Hudak, meanwhile, has suggested the government will look to strengthen its control of SE via alternative "options" to simply buying shares. He reiterated that in the interview with venergetike.sk.

“We especially want to have greater transparency in the decision-making processes within Slovenske Elektrarne and to have a stronger right to interfere in financial decisions”, he said. A change in the shareholders agreement has been mentioned as one possability.

Meanwhile, the option guarantee is unlikely to be needed as insurance against EPH. Having witnessed the rough treatment meted out to Enel over the past 18 months, the energy holding would be brave to compete against the Slovak government, especially given the delicate balance of power at SPP.

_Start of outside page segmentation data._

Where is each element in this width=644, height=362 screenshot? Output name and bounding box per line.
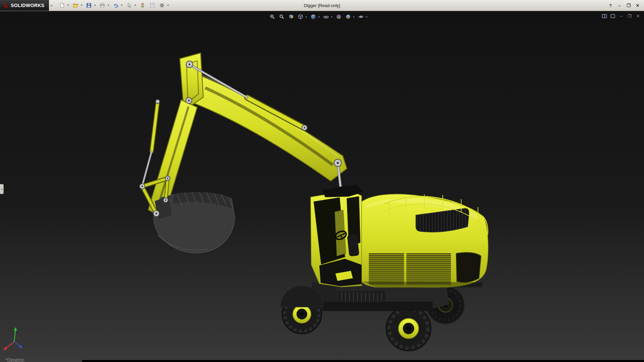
file-properties-icon bbox=[150, 3, 155, 8]
undo-dropdown[interactable]: ▾ bbox=[120, 1, 123, 10]
print-button[interactable] bbox=[98, 1, 106, 10]
print-dropdown[interactable]: ▾ bbox=[106, 1, 110, 10]
zoom-to-area-button[interactable] bbox=[278, 13, 286, 21]
view-orientation-cube-icon bbox=[298, 14, 303, 19]
open-icon bbox=[73, 3, 78, 8]
display-style-icon bbox=[311, 14, 316, 19]
new-document-button[interactable] bbox=[58, 1, 66, 10]
split-pane-vertical-icon bbox=[610, 13, 615, 19]
window-controls: ? – ❐ ✕ bbox=[607, 2, 644, 9]
select-button[interactable] bbox=[125, 1, 133, 10]
view-orientation-dropdown[interactable]: ▾ bbox=[305, 13, 308, 21]
panel-collapse-tab[interactable]: ◂ bbox=[0, 184, 4, 194]
headsup-group-view-settings: ▾ bbox=[357, 13, 368, 21]
edit-appearance-button[interactable] bbox=[335, 13, 343, 21]
headsup-group-zoom-area bbox=[278, 13, 286, 21]
hide-show-items-dropdown[interactable]: ▾ bbox=[330, 13, 333, 21]
wheel-front-right[interactable] bbox=[386, 306, 431, 351]
side-grille-left[interactable] bbox=[369, 253, 404, 284]
print-icon bbox=[100, 3, 105, 8]
solidworks-window: SOLIDWORKS ▸ ▾ ▾ bbox=[0, 0, 644, 362]
new-document-icon bbox=[59, 3, 65, 8]
minimize-button[interactable]: – bbox=[616, 2, 623, 9]
brand-name: SOLIDWORKS bbox=[11, 3, 44, 8]
save-icon bbox=[86, 3, 92, 8]
close-document-button[interactable]: ✕ bbox=[635, 13, 641, 19]
collapse-arrow-icon: ◂ bbox=[1, 188, 2, 191]
main-toolbar: ▾ ▾ ▾ bbox=[58, 1, 171, 10]
headsup-group-zoom-fit bbox=[268, 13, 276, 21]
view-settings-eye-icon bbox=[358, 14, 364, 19]
rebuild-traffic-light-icon bbox=[140, 3, 145, 8]
apply-scene-button[interactable] bbox=[344, 13, 352, 21]
view-orientation-label: *Dimetric bbox=[5, 357, 24, 362]
select-dropdown[interactable]: ▾ bbox=[133, 1, 137, 10]
edit-appearance-sphere-icon bbox=[336, 14, 341, 19]
toolbar-group-print: ▾ bbox=[98, 1, 110, 10]
toolbar-group-open: ▾ bbox=[71, 1, 83, 10]
section-view-button[interactable] bbox=[287, 13, 295, 21]
restore-button[interactable]: ❐ bbox=[625, 2, 632, 9]
open-dropdown[interactable]: ▾ bbox=[79, 1, 83, 10]
section-view-icon bbox=[288, 14, 294, 19]
bottom-strip bbox=[82, 360, 644, 362]
undo-button[interactable] bbox=[112, 1, 120, 10]
close-button[interactable]: ✕ bbox=[634, 2, 641, 9]
zoom-to-area-icon bbox=[279, 14, 284, 19]
headsup-toolbar: ▾ ▾ bbox=[268, 13, 370, 21]
headsup-group-hide-show: ▾ bbox=[322, 13, 333, 21]
model-scene[interactable] bbox=[0, 11, 644, 362]
minimize-document-button[interactable]: – bbox=[618, 13, 625, 19]
hide-show-glasses-icon bbox=[323, 14, 329, 19]
options-dropdown[interactable]: ▾ bbox=[166, 1, 170, 10]
toolbar-group-new: ▾ bbox=[58, 1, 70, 10]
select-cursor-icon bbox=[126, 3, 132, 8]
titlebar: SOLIDWORKS ▸ ▾ ▾ bbox=[0, 0, 644, 11]
view-orientation-button[interactable] bbox=[297, 13, 305, 21]
toolbar-group-select: ▾ bbox=[125, 1, 137, 10]
options-gear-icon bbox=[159, 3, 165, 8]
help-button[interactable]: ? bbox=[607, 2, 614, 9]
toolbar-group-undo: ▾ bbox=[112, 1, 123, 10]
open-button[interactable] bbox=[71, 1, 79, 10]
headsup-group-appearance bbox=[335, 13, 343, 21]
headsup-group-orientation: ▾ bbox=[297, 13, 308, 21]
headsup-group-scene: ▾ bbox=[344, 13, 356, 21]
excavator-body[interactable] bbox=[362, 194, 488, 287]
solidworks-logo: SOLIDWORKS bbox=[0, 0, 49, 11]
split-pane-vertical-button[interactable] bbox=[609, 13, 616, 19]
save-dropdown[interactable]: ▾ bbox=[93, 1, 97, 10]
toolbar-group-save: ▾ bbox=[85, 1, 97, 10]
apply-scene-sphere-icon bbox=[345, 14, 351, 19]
view-settings-button[interactable] bbox=[357, 13, 365, 21]
solidworks-logo-icon bbox=[3, 2, 9, 8]
menu-flyout-arrow[interactable]: ▸ bbox=[49, 2, 54, 9]
display-style-button[interactable] bbox=[309, 13, 317, 21]
zoom-to-fit-button[interactable] bbox=[268, 13, 276, 21]
side-grille-right[interactable] bbox=[407, 253, 451, 284]
document-title: Digger [Read-only] bbox=[304, 3, 340, 8]
display-style-dropdown[interactable]: ▾ bbox=[317, 13, 321, 21]
save-button[interactable] bbox=[85, 1, 93, 10]
toolbar-group-rebuild bbox=[139, 1, 147, 10]
split-pane-horizontal-button[interactable] bbox=[601, 13, 608, 19]
headsup-group-section bbox=[287, 13, 295, 21]
undo-icon bbox=[113, 3, 118, 8]
toolbar-group-file-properties bbox=[148, 1, 156, 10]
options-button[interactable] bbox=[158, 1, 166, 10]
document-window-controls: – ❐ ✕ bbox=[601, 13, 641, 19]
toolbar-group-options: ▾ bbox=[158, 1, 170, 10]
excavator-cab[interactable] bbox=[311, 184, 364, 287]
zoom-to-fit-icon bbox=[270, 14, 275, 19]
new-document-dropdown[interactable]: ▾ bbox=[66, 1, 70, 10]
graphics-viewport[interactable]: ▾ ▾ bbox=[0, 11, 644, 362]
headsup-group-display-style: ▾ bbox=[309, 13, 321, 21]
hide-show-items-button[interactable] bbox=[322, 13, 330, 21]
rebuild-button[interactable] bbox=[139, 1, 147, 10]
apply-scene-dropdown[interactable]: ▾ bbox=[352, 13, 356, 21]
restore-document-button[interactable]: ❐ bbox=[626, 13, 633, 19]
file-properties-button[interactable] bbox=[148, 1, 156, 10]
rear-side-window[interactable] bbox=[456, 252, 481, 282]
view-settings-dropdown[interactable]: ▾ bbox=[365, 13, 368, 21]
split-pane-horizontal-icon bbox=[602, 13, 607, 19]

It seems most likely then that, despite negotiating over Enel's full stake, EPH will split the second tranche of shares to be sold in a couple of years when Mochovce is completed with the government. Failing that, it could also presumably buy the full 33% and sell on to the state at a later date.

The second option, which would essentially mean EPH would lend Bratislava a huge wad of cash, would only deepen speculation over the energy holding's finances. EPH has a debt burden of as much as €5bn, according to speculation, and is looking to raise cash by spinning off some assets. At the same time, the company is now rumoured to be bankrolled by yuan, after mysterious Chinese conglomorate CEFC bought into parent J&T last year.